Task directions: What is needed is a verbatim copy of each record below.

Excerpted data:
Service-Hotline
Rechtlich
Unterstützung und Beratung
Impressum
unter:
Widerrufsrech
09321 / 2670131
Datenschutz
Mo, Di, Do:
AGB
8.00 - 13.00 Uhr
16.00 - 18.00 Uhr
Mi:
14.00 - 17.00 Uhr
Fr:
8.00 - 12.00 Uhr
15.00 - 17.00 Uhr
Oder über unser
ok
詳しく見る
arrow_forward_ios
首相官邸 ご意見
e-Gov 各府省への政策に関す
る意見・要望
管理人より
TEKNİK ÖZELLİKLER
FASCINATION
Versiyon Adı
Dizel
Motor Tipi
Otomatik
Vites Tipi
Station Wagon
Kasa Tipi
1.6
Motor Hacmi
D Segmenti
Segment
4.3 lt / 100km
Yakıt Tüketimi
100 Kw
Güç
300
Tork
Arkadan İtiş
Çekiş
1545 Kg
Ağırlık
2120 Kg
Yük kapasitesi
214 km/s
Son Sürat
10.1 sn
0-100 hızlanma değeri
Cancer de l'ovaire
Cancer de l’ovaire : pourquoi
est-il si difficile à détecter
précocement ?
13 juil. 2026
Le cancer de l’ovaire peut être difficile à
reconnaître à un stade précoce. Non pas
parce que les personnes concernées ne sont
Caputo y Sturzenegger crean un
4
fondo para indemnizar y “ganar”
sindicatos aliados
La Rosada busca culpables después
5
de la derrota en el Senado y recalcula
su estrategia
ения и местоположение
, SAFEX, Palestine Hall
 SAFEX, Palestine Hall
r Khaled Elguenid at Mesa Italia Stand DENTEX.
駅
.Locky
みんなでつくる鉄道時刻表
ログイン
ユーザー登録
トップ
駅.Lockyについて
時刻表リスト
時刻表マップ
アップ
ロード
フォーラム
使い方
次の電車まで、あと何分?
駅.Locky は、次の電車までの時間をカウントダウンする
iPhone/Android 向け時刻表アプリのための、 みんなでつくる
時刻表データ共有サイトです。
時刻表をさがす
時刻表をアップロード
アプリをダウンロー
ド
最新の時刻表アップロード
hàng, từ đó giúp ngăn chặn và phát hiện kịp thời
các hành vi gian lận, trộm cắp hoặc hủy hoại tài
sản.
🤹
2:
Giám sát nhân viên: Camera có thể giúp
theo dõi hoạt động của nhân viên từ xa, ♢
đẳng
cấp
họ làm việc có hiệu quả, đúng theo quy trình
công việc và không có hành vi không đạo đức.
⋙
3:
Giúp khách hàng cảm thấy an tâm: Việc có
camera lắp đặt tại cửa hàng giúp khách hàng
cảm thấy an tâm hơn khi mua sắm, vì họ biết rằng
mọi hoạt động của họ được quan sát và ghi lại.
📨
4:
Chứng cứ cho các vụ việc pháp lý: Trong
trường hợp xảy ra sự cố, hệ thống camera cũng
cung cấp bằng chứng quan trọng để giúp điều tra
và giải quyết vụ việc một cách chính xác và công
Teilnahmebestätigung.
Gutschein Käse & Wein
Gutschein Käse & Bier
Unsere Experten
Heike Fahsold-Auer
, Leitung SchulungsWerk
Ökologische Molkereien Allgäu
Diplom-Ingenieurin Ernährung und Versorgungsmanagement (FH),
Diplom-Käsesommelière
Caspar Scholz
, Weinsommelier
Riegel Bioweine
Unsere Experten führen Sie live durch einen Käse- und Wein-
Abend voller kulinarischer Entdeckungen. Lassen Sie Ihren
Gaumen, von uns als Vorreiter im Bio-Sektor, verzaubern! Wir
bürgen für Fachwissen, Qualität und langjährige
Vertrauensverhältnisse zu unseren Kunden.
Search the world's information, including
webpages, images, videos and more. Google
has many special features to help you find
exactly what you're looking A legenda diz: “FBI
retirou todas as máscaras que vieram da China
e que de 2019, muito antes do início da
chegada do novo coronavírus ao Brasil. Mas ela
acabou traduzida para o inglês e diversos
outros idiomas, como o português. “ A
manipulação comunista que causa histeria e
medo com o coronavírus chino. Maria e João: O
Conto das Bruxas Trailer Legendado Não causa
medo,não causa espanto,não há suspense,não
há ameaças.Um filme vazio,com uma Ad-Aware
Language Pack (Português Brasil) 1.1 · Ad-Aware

Expected answer:
Service-Hotline
Rechtlich
Unterstützung und Beratung
Impressum
unter:
Widerrufsrech
09321 / 2670131
Datenschutz
Mo, Di, Do:
AGB
8.00 - 13.00 Uhr
16.00 - 18.00 Uhr
Mi:
14.00 - 17.00 Uhr
Fr:
8.00 - 12.00 Uhr
15.00 - 17.00 Uhr
Oder über unser
ok
詳しく見る
arrow_forward_ios
首相官邸 ご意見
e-Gov 各府省への政策に関す
る意見・要望
管理人より
TEKNİK ÖZELLİKLER
FASCINATION
Versiyon Adı
Dizel
Motor Tipi
Otomatik
Vites Tipi
Station Wagon
Kasa Tipi
1.6
Motor Hacmi
D Segmenti
Segment
4.3 lt / 100km
Yakıt Tüketimi
100 Kw
Güç
300
Tork
Arkadan İtiş
Çekiş
1545 Kg
Ağırlık
2120 Kg
Yük kapasitesi
214 km/s
Son Sürat
10.1 sn
0-100 hızlanma değeri
Cancer de l'ovaire
Cancer de l’ovaire : pourquoi
est-il si difficile à détecter
précocement ?
13 juil. 2026
Le cancer de l’ovaire peut être difficile à
reconnaître à un stade précoce. Non pas
parce que les personnes concernées ne sont
Caputo y Sturzenegger crean un
4
fondo para indemnizar y “ganar”
sindicatos aliados
La Rosada busca culpables después
5
de la derrota en el Senado y recalcula
su estrategia
ения и местоположение
, SAFEX, Palestine Hall
 SAFEX, Palestine Hall
r Khaled Elguenid at Mesa Italia Stand DENTEX.
駅
.Locky
みんなでつくる鉄道時刻表
ログイン
ユーザー登録
トップ
駅.Lockyについて
時刻表リスト
時刻表マップ
アップ
ロード
フォーラム
使い方
次の電車まで、あと何分?
駅.Locky は、次の電車までの時間をカウントダウンする
iPhone/Android 向け時刻表アプリのための、 みんなでつくる
時刻表データ共有サイトです。
時刻表をさがす
時刻表をアップロード
アプリをダウンロー
ド
最新の時刻表アップロード
hàng, từ đó giúp ngăn chặn và phát hiện kịp thời
các hành vi gian lận, trộm cắp hoặc hủy hoại tài
sản.
🤹
2:
Giám sát nhân viên: Camera có thể giúp
theo dõi hoạt động của nhân viên từ xa, ♢
đẳng
cấp
họ làm việc có hiệu quả, đúng theo quy trình
công việc và không có hành vi không đạo đức.
⋙
3:
Giúp khách hàng cảm thấy an tâm: Việc có
camera lắp đặt tại cửa hàng giúp khách hàng
cảm thấy an tâm hơn khi mua sắm, vì họ biết rằng
mọi hoạt động của họ được quan sát và ghi lại.
📨
4:
Chứng cứ cho các vụ việc pháp lý: Trong
trường hợp xảy ra sự cố, hệ thống camera cũng
cung cấp bằng chứng quan trọng để giúp điều tra
và giải quyết vụ việc một cách chính xác và công
Teilnahmebestätigung.
Gutschein Käse & Wein
Gutschein Käse & Bier
Unsere Experten
Heike Fahsold-Auer
, Leitung SchulungsWerk
Ökologische Molkereien Allgäu
Diplom-Ingenieurin Ernährung und Versorgungsmanagement (FH),
Diplom-Käsesommelière
Caspar Scholz
, Weinsommelier
Riegel Bioweine
Unsere Experten führen Sie live durch einen Käse- und Wein-
Abend voller kulinarischer Entdeckungen. Lassen Sie Ihren
Gaumen, von uns als Vorreiter im Bio-Sektor, verzaubern! Wir
bürgen für Fachwissen, Qualität und langjährige
Vertrauensverhältnisse zu unseren Kunden.
Search the world's information, including
webpages, images, videos and more. Google
has many special features to help you find
exactly what you're looking A legenda diz: “FBI
retirou todas as máscaras que vieram da China
e que de 2019, muito antes do início da
chegada do novo coronavírus ao Brasil. Mas ela
acabou traduzida para o inglês e diversos
outros idiomas, como o português. “ A
manipulação comunista que causa histeria e
medo com o coronavírus chino. Maria e João: O
Conto das Bruxas Trailer Legendado Não causa
medo,não causa espanto,não há suspense,não
há ameaças.Um filme vazio,com uma Ad-Aware
Language Pack (Português Brasil) 1.1 · Ad-Aware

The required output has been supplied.